Tanios Bekaii-Saab, MD: Other than the ones that were mentioned, I don’t think that there is a need to expand it any further, at least when we’re thinking about our first line or two of treatment. Beyond that, I think it may become relevant, especially when we have more of these targeted trials. But from the get-go, I think RAS, BRAF, and MSI definitely—plus or minus HER2—will probably be your best bet.

John L. Marshall, MD: Any differences at Irvine that might influence practice for others?

Tara E. Seery, MD: No, but there is one thing to remember. If your center’s not doing the extended RAS and you need to send it out, a lot of companies will do that. A lot of them will also check MSI, but it’s a separate test. You have to make sure that you specify that you want that also.

John L. Marshall, MD: Let me pick on you a little bit. Why do I need MSI?

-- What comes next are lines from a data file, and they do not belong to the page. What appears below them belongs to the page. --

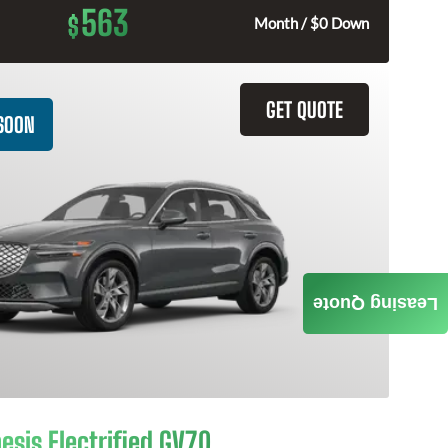
563
$
Month / $0 Down
GET QUOTE
SOON
Leasing Quote
esis Electrified GV70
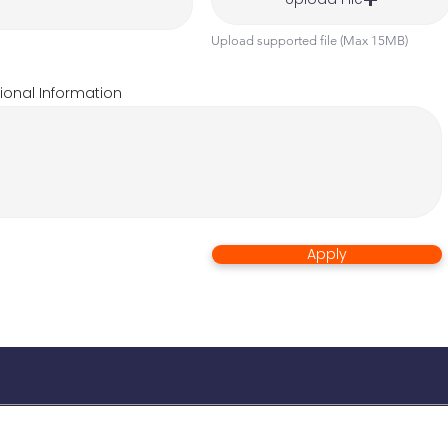
Upload supported file (Max 15MB)
ional Information
Apply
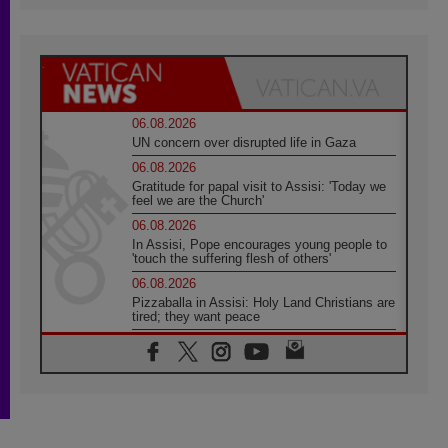
06.08.2026
UN concern over disrupted life in Gaza
06.08.2026
Gratitude for papal visit to Assisi: 'Today we
feel we are the Church'
06.08.2026
In Assisi, Pope encourages young people to
'touch the suffering flesh of others'
06.08.2026
Pizzaballa in Assisi: Holy Land Christians are
tired; they want peace
06.08.2026
Franciscan Provincial Minister: School of St.
Francis teaches the Gospel of peace
06.08.2026
Pope in Assisi: Build a civilisation of love,
not division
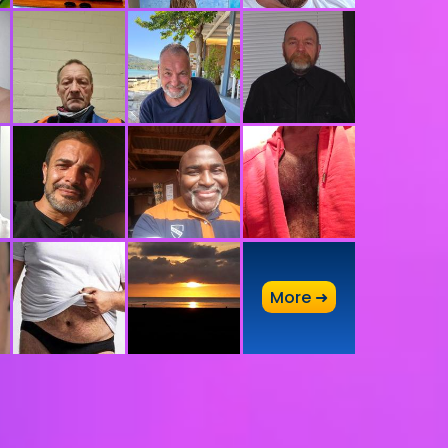
A
More ➜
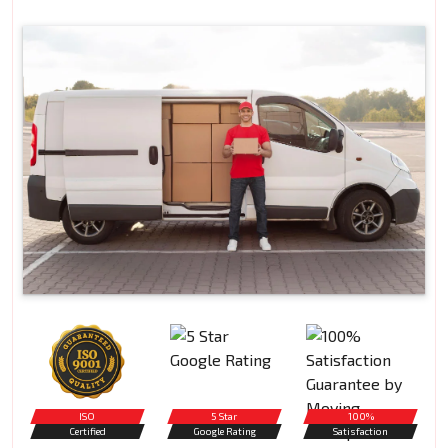
ISO
5 Star
100%
Certified
Google Rating
Satisfaction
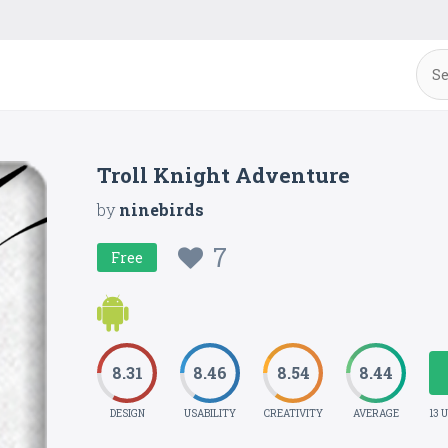
Troll Knight Adventure
by
ninebirds
7
Free
8.31
8.46
8.54
8.44
DESIGN
USABILITY
CREATIVITY
AVERAGE
13 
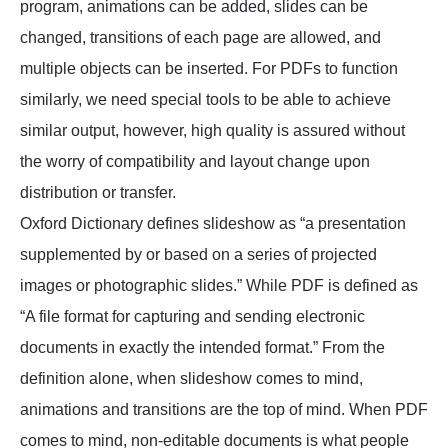
program, animations can be added, slides can be
changed, transitions of each page are allowed, and
multiple objects can be inserted. For PDFs to function
similarly, we need special tools to be able to achieve
similar output, however, high quality is assured without
the worry of compatibility and layout change upon
distribution or transfer.
Oxford Dictionary defines slideshow as “a presentation
supplemented by or based on a series of projected
images or photographic slides.” While PDF is defined as
“A file format for capturing and sending electronic
documents in exactly the intended format.” From the
definition alone, when slideshow comes to mind,
animations and transitions are the top of mind. When PDF
comes to mind, non-editable documents is what people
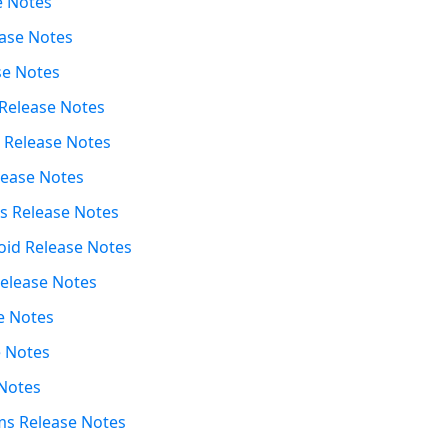
e Notes
ease Notes
se Notes
 Release Notes
t Release Notes
lease Notes
s Release Notes
oid Release Notes
elease Notes
se Notes
e Notes
Notes
s Release Notes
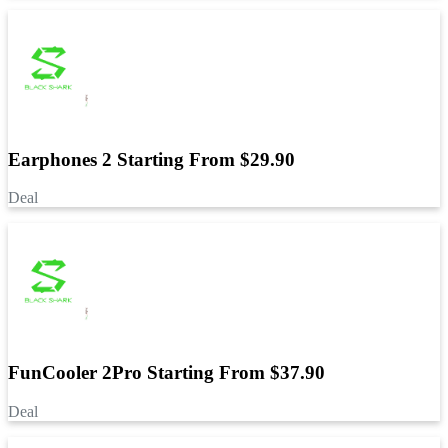
Earphones 2 Starting From $29.90
Deal
FunCooler 2Pro Starting From $37.90
Deal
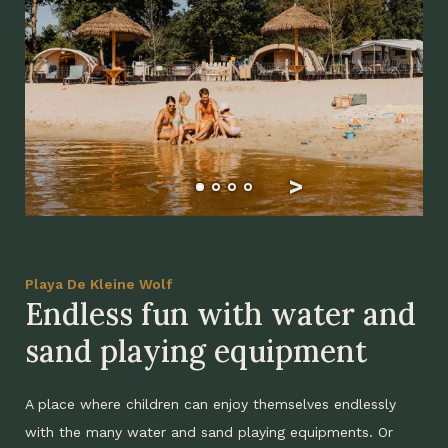
Playa De Kleine Wolf
Endless fun with water and
sand playing equipment
A place where children can enjoy themselves endlessly
with the many water and sand playing equipments. Or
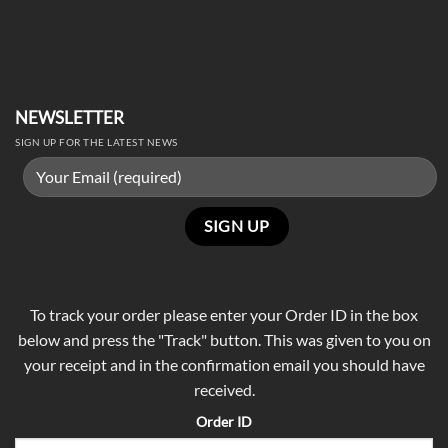
NEWSLETTER
SIGN UP FOR THE LATEST NEWS
To track your order please enter your Order ID in the box
below and press the "Track" button. This was given to you on
your receipt and in the confirmation email you should have
received.
Order ID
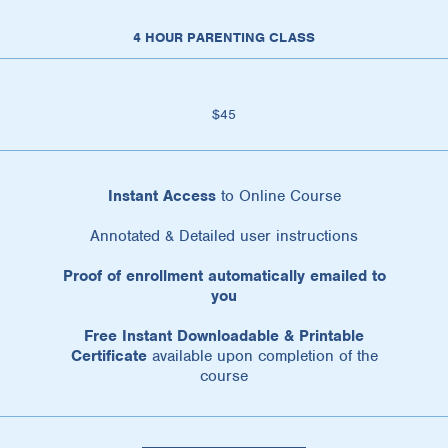
4 HOUR PARENTING CLASS
$45
Instant Access
to Online Course
Annotated & Detailed user instructions
Proof of enrollment automatically emailed to
you
Free Instant Downloadable & Printable
Certificate
available upon completion of the
course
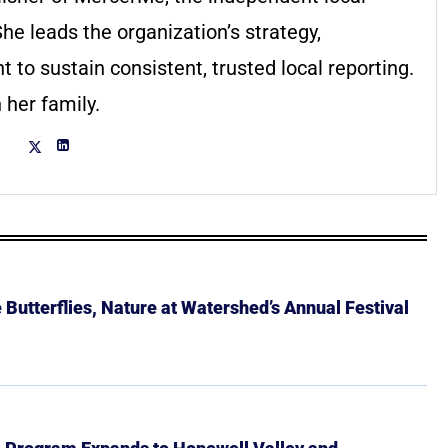
he leads the organization’s strategy,
to sustain consistent, trusted local reporting.
 her family.
Butterflies, Nature at Watershed’s Annual Festival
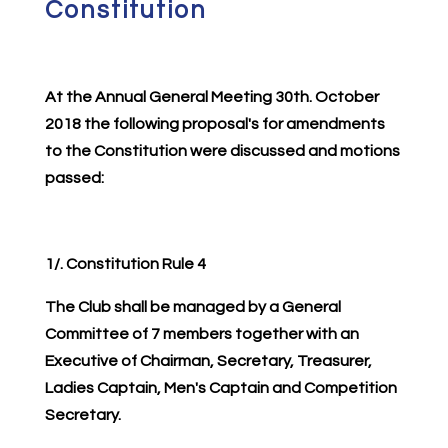
Constitution
At the Annual General Meeting 30th. October
2018 the following proposal's for amendments
to the Constitution were discussed and motions
passed:
1/. Constitution Rule 4
The Club shall be managed by a General
Committee of 7 members together with an
Executive of Chairman, Secretary, Treasurer,
Ladies Captain, Men's Captain and Competition
Secretary.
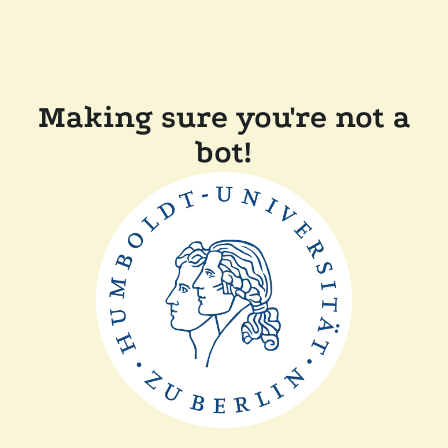
Making sure you're not a
bot!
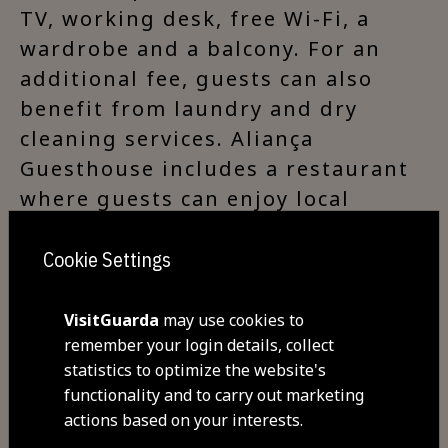
TV, working desk, free Wi-Fi, a
wardrobe and a balcony. For an
additional fee, guests can also
benefit from laundry and dry
cleaning services. Aliança
Guesthouse includes a restaurant
where guests can enjoy local
delicacies. A continental breakfast
is served every morning and is
Cookie Settings
included in the price. For lighter
meals, a snack bar is also
VisitGuarda
may use cookies to
remember your login details, collect
available. There are several local
statistics to optimize the website's
restaurants within 200 metres
functionality and to carry out marketing
from this guesthouse.
actions based on your interests.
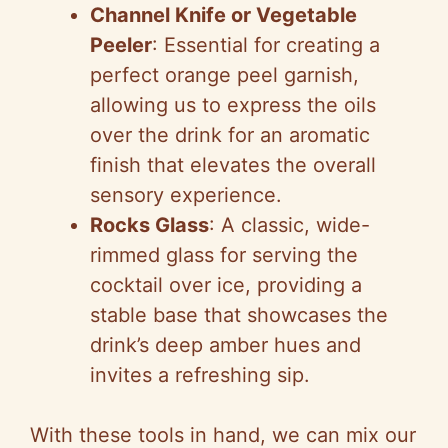
Channel Knife or Vegetable
Peeler
: Essential for creating a
perfect orange peel garnish,
allowing us to express the oils
over the drink for an aromatic
finish that elevates the overall
sensory experience.
Rocks Glass
: A classic, wide-
rimmed glass for serving the
cocktail over ice, providing a
stable base that showcases the
drink’s deep amber hues and
invites a refreshing sip.
With these tools in hand, we can mix our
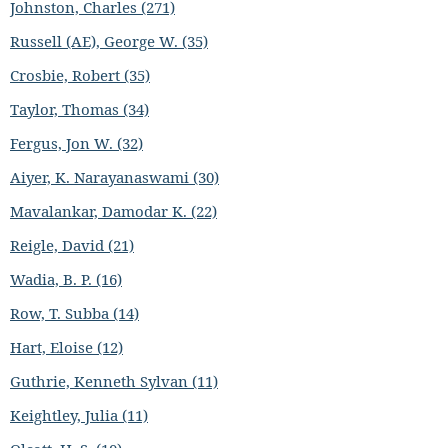
Johnston, Charles (271)
Russell (AE), George W. (35)
Crosbie, Robert (35)
Taylor, Thomas (34)
Fergus, Jon W. (32)
Aiyer, K. Narayanaswami (30)
Mavalankar, Damodar K. (22)
Reigle, David (21)
Wadia, B. P. (16)
Row, T. Subba (14)
Hart, Eloise (12)
Guthrie, Kenneth Sylvan (11)
Keightley, Julia (11)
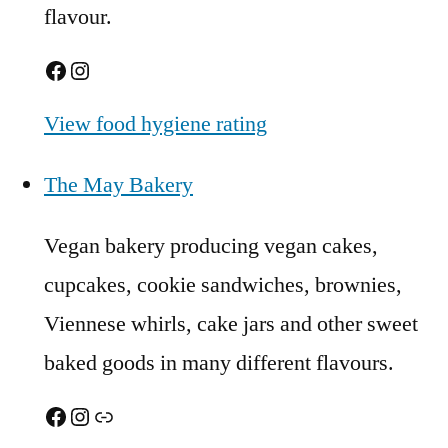
flavour.
Facebook
Instagram
View food hygiene rating
The May Bakery
Vegan bakery producing vegan cakes,
cupcakes, cookie sandwiches, brownies,
Viennese whirls, cake jars and other sweet
baked goods in many different flavours.
Facebook
Instagram
Link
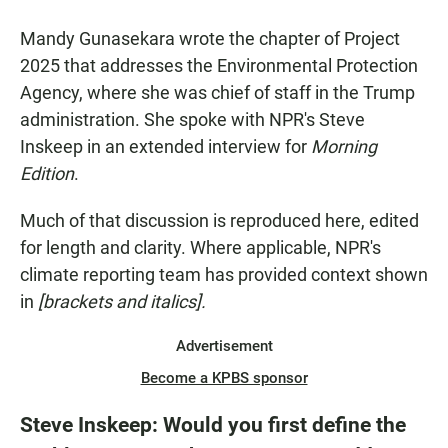
Mandy Gunasekara wrote the chapter of Project
2025 that addresses the Environmental Protection
Agency, where she was chief of staff in the Trump
administration. She spoke with NPR's Steve
Inskeep in an extended interview for
Morning
Edition
.
Much of that discussion is reproduced here, edited
for length and clarity. Where applicable, NPR's
climate reporting team has provided context shown
in
[brackets and italics].
Advertisement
Become a KPBS sponsor
Steve Inskeep: Would you first define the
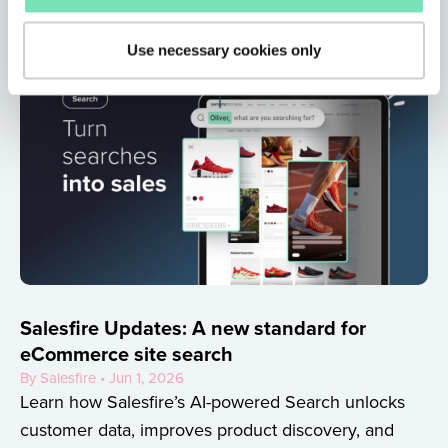
Use necessary cookies only
Salesfire Updates: A new standard for
eCommerce site search
By Salesfire • Jun 1, 2026
Learn how Salesfire’s AI-powered Search unlocks
customer data, improves product discovery, and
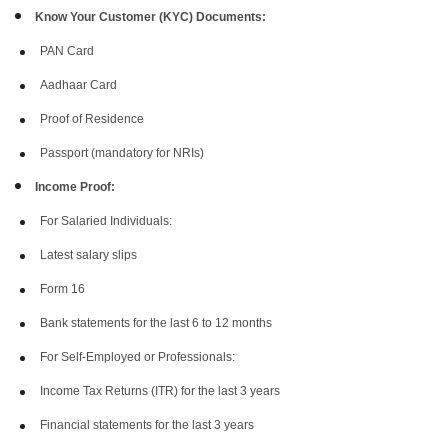
Know Your Customer (KYC) Documents:
PAN Card
Aadhaar Card
Proof of Residence
Passport (mandatory for NRIs)
Income Proof:
For Salaried Individuals:
Latest salary slips
Form 16
Bank statements for the last 6 to 12 months
For Self-Employed or Professionals:
Income Tax Returns (ITR) for the last 3 years
Financial statements for the last 3 years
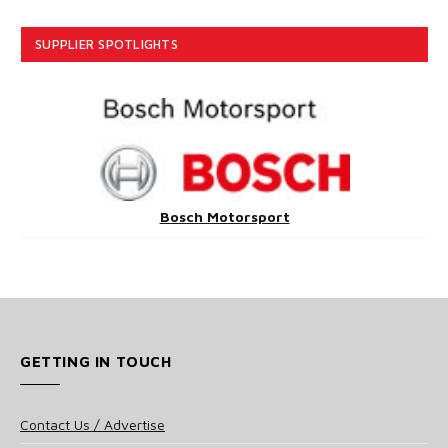
SUPPLIER SPOTLIGHTS
Bosch Motorsport
GETTING IN TOUCH
Contact Us / Advertise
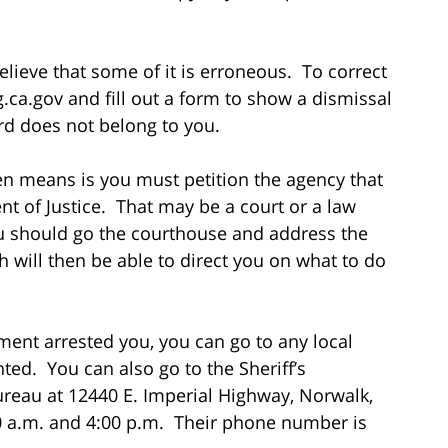
lieve that some of it is erroneous. To correct
.ca.gov and fill out a form to show a dismissal
ord does not belong to you.
ten means is you must petition the agency that
t of Justice. That may be a court or a law
ou should go the courthouse and address the
ch will then be able to direct you on what to do
tment arrested you, you can go to any local
inted. You can also go to the Sheriff’s
reau at 12440 E. Imperial Highway, Norwalk,
 a.m. and 4:00 p.m. Their phone number is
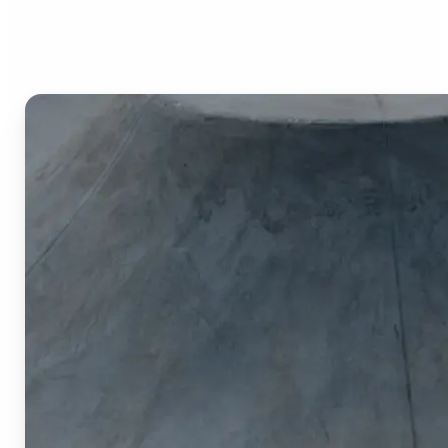
Image Cropper?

Tara E. Seery, MD: In the past, we used to just do MSI for stage 2 cancers to see if they would benefit from the 5-FU or not. But now, in stage 4, when we realized they’re MSI-high, they’ll benefit from a checkpoint inhibitor. What everyone is talking about are checkpoint inhibitors, and this is the little fraction of the patients that will benefit from it. So, it’s definitely worth checking right now.

John L. Marshall, MD: Everybody, all colon cancer patients stage 1 through 4 are doing MSI? How are you testing MSI?

Cathy Eng, MD: Everybody gets MSI testing by IHC (immunohistochemistry) originally. That captures about 90% of your patient population. And then if we have a high suspicion, we’ll do the additional PCR (polymerase chain reaction) testing.

John L. Marshall, MD: This is so hard and complicated that in our little conference room, we actually have, up on the wall, how to interpret MSI testing because there are four proteins and one’s missing. It’s maybe not a big deal; it depends. Does anybody have a simple solution for MSI interpretation, or does everybody have a little thing on your phone? Do you have it memorized?

Cathy Eng, MD: I look at the report by our pathologist.

Daniel G. Haller, MD: I call Stan Hamilton.

John L. Marshall, MD: Well, that’s right. The pathology report is confusing, too, right?

Cathy Eng, MD: It is very, very complicated.

John L. Marshall, MD: And so everybody thinks they have it, but, in fact, that means the protein’s there and normal, right?

Cathy Eng, MD: Yes, MSI stable.

John L. Marshall, MD: So, you’re MSI stable when it’s in that setting, right?

Daniel G. Haller, MD: I’m an editor at ASCO University. We put molecular oncology tumor boards in place in January of last year for this very reason. Doctors order these tests that come back with multiple results, but they don’t know how they’re done, how they’re interpreted, and which ones are actually actionable. I think with MSI the issue is that it’s actionable. What will the FDA require to actually approve the drugs? Will it turn into breast cancer with a response rate, or is it going to be overall survival?